Toen ik het schoolgebouw binnenstapte, voelde het een beetje alsof ik een bibliotheek zonder boeken binnen wandelde; het voelde leeg, te leeg. De scholen zijn gesloten. En we weten allemaal waarom. Al snel kwam ik tot de conclusie dat een school zonder leerlingen echt saai is. Waar ik leerlingen nog weleens wil smeken hun volume wat aan te passen aan de grootte van het lokaal, miste ik nu de stemmen. Afstanden van anderhalve meter werden bewaakt, het knopje bij het koffiezetapparaat werd na elke beurt gereinigd, handen werden vaker gewassen dan op een ‘gewone’ schooldag, een jarige collega werd met een knikje gefeliciteerd en ik kon de deur niet galant voor een van mijn collega’s openhouden, omdat er stoelen waren opgesteld die de verschillende klapdeuren in onze school al openhielden.
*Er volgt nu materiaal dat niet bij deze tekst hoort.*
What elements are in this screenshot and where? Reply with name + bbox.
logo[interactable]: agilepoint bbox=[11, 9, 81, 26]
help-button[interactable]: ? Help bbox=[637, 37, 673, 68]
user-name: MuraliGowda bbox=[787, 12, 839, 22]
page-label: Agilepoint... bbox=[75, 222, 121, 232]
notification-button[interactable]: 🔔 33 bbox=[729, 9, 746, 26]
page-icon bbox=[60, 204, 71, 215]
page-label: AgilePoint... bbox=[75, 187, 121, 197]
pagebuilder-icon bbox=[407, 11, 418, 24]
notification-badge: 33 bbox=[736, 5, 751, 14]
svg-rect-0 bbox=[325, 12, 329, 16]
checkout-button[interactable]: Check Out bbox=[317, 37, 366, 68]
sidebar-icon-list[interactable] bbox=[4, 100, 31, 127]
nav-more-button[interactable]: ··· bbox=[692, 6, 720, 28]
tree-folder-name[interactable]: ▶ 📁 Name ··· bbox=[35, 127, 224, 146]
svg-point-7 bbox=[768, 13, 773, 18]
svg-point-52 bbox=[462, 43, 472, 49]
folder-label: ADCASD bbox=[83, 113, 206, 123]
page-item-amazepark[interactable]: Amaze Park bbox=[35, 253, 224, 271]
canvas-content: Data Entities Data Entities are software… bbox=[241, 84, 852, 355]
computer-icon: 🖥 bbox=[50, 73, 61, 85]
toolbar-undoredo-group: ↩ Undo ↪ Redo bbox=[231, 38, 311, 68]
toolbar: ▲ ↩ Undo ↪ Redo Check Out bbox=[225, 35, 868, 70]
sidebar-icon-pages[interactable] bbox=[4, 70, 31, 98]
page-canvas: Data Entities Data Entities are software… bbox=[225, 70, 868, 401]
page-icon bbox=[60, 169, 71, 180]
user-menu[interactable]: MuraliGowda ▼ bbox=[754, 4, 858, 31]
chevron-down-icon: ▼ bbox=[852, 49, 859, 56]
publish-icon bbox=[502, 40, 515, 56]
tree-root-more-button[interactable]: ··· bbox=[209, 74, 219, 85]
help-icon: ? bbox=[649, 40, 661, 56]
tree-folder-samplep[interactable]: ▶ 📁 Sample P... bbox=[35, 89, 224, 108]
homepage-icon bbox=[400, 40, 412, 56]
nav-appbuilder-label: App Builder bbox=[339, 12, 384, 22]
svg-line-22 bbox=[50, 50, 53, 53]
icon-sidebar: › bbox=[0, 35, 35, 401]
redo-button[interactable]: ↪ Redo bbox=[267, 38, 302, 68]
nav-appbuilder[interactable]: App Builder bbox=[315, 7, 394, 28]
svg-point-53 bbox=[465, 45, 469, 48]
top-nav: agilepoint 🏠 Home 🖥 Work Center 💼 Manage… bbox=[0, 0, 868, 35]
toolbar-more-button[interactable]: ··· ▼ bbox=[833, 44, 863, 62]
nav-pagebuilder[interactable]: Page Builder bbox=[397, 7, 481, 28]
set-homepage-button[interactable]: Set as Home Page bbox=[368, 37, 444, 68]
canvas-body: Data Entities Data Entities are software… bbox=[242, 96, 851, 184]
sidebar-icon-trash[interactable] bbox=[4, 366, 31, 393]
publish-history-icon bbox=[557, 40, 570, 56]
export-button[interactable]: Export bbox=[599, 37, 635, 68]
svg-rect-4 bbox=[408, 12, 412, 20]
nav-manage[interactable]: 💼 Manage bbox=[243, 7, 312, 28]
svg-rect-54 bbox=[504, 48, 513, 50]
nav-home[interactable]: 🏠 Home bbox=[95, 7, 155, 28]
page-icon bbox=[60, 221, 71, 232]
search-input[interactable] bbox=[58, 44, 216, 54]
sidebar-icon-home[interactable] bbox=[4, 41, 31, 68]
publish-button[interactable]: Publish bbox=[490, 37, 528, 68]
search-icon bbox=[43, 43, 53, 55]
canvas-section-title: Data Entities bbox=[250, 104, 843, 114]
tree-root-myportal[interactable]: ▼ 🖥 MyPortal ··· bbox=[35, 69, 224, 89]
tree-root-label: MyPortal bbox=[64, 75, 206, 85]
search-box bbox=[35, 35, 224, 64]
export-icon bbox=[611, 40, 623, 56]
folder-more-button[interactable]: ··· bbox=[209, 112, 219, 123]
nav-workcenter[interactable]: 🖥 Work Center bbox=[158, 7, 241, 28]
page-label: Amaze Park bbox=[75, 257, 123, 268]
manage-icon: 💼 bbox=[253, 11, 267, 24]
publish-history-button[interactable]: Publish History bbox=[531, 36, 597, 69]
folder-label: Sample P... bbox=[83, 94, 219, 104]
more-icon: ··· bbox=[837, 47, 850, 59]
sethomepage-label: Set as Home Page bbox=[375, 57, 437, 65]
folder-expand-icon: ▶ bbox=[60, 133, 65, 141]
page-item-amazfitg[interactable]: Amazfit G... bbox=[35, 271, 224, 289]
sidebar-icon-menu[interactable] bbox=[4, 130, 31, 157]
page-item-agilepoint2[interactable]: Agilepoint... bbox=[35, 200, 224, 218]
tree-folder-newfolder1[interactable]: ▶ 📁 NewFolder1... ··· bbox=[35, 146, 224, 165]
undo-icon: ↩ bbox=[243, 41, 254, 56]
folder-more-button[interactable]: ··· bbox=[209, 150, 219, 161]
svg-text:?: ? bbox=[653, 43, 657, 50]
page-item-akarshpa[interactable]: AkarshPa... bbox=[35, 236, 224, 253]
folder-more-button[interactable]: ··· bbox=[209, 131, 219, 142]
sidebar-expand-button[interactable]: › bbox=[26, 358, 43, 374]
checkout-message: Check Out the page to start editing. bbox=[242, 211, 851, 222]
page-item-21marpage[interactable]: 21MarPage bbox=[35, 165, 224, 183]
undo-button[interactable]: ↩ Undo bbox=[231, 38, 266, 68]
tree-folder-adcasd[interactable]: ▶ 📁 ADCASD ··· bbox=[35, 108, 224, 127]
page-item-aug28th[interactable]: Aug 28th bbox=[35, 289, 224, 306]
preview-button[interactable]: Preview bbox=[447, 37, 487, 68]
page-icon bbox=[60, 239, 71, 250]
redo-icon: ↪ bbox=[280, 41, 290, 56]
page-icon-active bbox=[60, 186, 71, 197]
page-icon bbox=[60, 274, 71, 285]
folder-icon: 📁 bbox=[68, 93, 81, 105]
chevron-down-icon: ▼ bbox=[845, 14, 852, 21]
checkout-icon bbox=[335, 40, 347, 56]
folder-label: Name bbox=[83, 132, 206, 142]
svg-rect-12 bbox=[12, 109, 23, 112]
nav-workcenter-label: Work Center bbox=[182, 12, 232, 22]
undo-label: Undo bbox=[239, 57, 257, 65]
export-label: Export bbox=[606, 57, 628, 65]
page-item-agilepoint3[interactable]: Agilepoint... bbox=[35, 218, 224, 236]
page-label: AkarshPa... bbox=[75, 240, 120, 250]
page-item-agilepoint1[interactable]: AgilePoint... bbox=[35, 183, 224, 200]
Vandaag waren we alleen met docenten op school om te spreken over onderwijs op afstand. Leerlingen mogen dan wel thuis zitten, maar hebben natuurlijk geen vakantie. U kent docenten of u kent ze niet, maar ik kan u een ding zeggen: er wordt met enige regelmaat gediscussieerd en elke afweging wordt serieus genomen. Zo ook vandaag. Op welke manier gaan we het thuisonderwijs vormgeven? Hoe kunnen we zo min mogelijk afwijken van de jaarplanning? Is Magister in deze periode nog steeds leidend voor de leerlingen? Wat als leerlingen hun boeken nog op school hebben liggen? En hoe gaan we de toetsing vormgeven?

Er kan gesteld worden dat we vandaag achter de schermen hard bezig zijn geweest voor onze leerlingen. Dat doe ik met alle liefde, maar ik hoop niet dat dit weken gaat duren. Ik ben en blijf toch docent en wil het liefste voor de klas staan. Laten we daarom met elkaar navolgen wat ons opgelegd is om te doen, zodat de scholen hopelijk weer snel open zullen gaan en ik de vraag of ik met de auto of de fiets naar school ben gekomen weer netjes kan verantwoorden.